A recent Xinhua report discussed home prices and the property tax, sparking speculation that a new tax may be imposed to rein in any runaway trend in home prices in some cities.
In late December, a report from the Chinese Academy of Social Sciences suggested new charges may be part of the 14th Five-Year Plan (2021-25).
For more than a decade, property tax has been the equivalent of crying wolf in China. But now, after a year of pandemic-related ups and downs in the housing industry, the issue of whether or not there would be a new property tax has gathered tremendous staying power in public chatter.
The Xinhua dispatch mentioned possible tough measures to cool the overheated home market. It also discussed a slew of suggestions to uphold the principle that “housing is for living in, not for speculation”. A view expressed was that a levy of property tax in a reasonable and scientific manner could help.
The CASS report, according to Economic Daily, suggested cities where home prices tended to overheat may want to test a new solution in the form of a property tax during the 14th Five-Year Plan period. In line with the Central Economic Work Conference’s emphasis on solving housing problems in major cities, the report said systematic strategies should be adopted, including charging property tax.

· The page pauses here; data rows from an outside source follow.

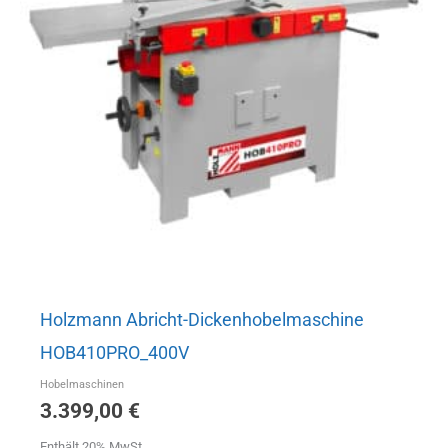
Holzmann Abricht-Dickenhobelmaschine
HOB410PRO_400V
Hobelmaschinen
3.399,00
€
Enthält 20% MwSt.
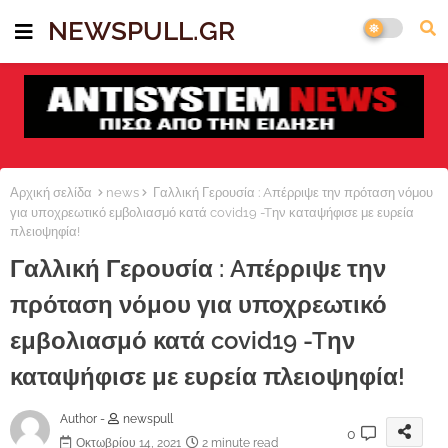
NEWSPULL.GR
Αρχική σελίδα
news
Γαλλική Γερουσία : Aπέρριψε την πρόταση νόμου
για υποχρεωτικό εμβολιασμό κατά covid19 -Tην καταψήφισε με ευρεία
πλειοψηφία!
Γαλλική Γερουσία : Aπέρριψε την
πρόταση νόμου για υποχρεωτικό
εμβολιασμό κατά covid19 -Tην
καταψήφισε με ευρεία πλειοψηφία!
Author -
newspull
0
Οκτωβρίου 14, 2021
2 minute read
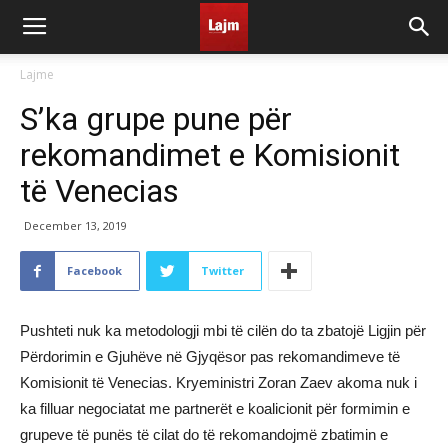
Lajme
S’ka grupe pune për
rekomandimet e Komisionit
të Venecias
December 13, 2019
Facebook
Twitter
Pushteti nuk ka metodologji mbi të cilën do ta zbatojë Ligjin për
Përdorimin e Gjuhëve në Gjyqësor pas rekomandimeve të
Komisionit të Venecias. Kryeministri Zoran Zaev akoma nuk i
ka filluar negociatat me partnerët e koalicionit për formimin e
grupeve të punës të cilat do të rekomandojmë zbatimin e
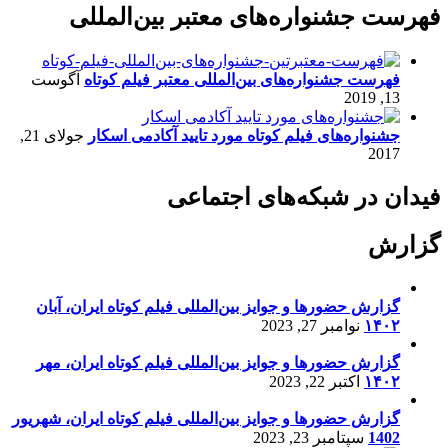
فهرست جشنواره‌های معتبر بین‌المللی
فهرست جشنواره‌های بین‌المللی معتبر فیلم کوتاه
آگوست
13, 2019
جشنواره‌های فیلم کوتاه مورد تایید آکادمی اسکار
جولای 21,
2017
فیدان در شبکه‌های اجتماعی
گزارش
گزارش حضورها و جوایز بین‌المللی فیلم کوتاه ایران، آبان
۱۴۰۲
نوامبر 27, 2023
گزارش حضورها و جوایز بین‌المللی فیلم کوتاه ایران، مهر
۱۴۰۲
اکتبر 22, 2023
گزارش حضورها و جوایز بین‌المللی فیلم کوتاه ایران، شهریور
1402
سپتامبر 23, 2023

James Macdonald, head and senior director of Savills China Research, said: “The government continues to talk about long-term mechanisms to control the property market and reduce the reliance of local authorities on land sales by diversifying tax sources and recurring income streams.
“Therefore, property taxes are one of the natural choices. In addition, the new tax can also ease the fiscal pressure of local governments in social services improvement, fiscal stimulus and infrastructure expenditure.”
Chen Sheng, president of the China Real Estate Data Academy, said, “It’s highly likely for property tax to enter the legislation procedure during the 14th Five-Year Plan period, and it will likely become part of day-to-day life in a couple of years.”
Property tax is one of the few taxes that are yet to complete the legal procedure needed for implementation, Chen said.
Regardless of the anticipated new taxation, people who live in their properties don’t have to worry too much, as the real estate tax would only help regulate the home market and aims to curb speculation, experts said.
In 2011, Shanghai and Chongqing became the only two cities to levy property tax. In Shanghai, the tax is collected only from families having housing area of more than 60 square meters per person, and it is taxed at a rate of 0.4 percent or 0.6 percent of the total property price annually, depending on the apartment’s price per square meter.
In Chongqing, the tax, which is levied on a trial basis, is focused more on taming investment speculation in high-end properties, with the rate set between 0.5 percent and 1.2 percent of the property price annually.
However, the real estate tax in other cities will likely be completely different from what is being levied in Chongqing and Shanghai, in terms of tax base and collection as that involves all related government divisions, from legislation to implementation, experts said.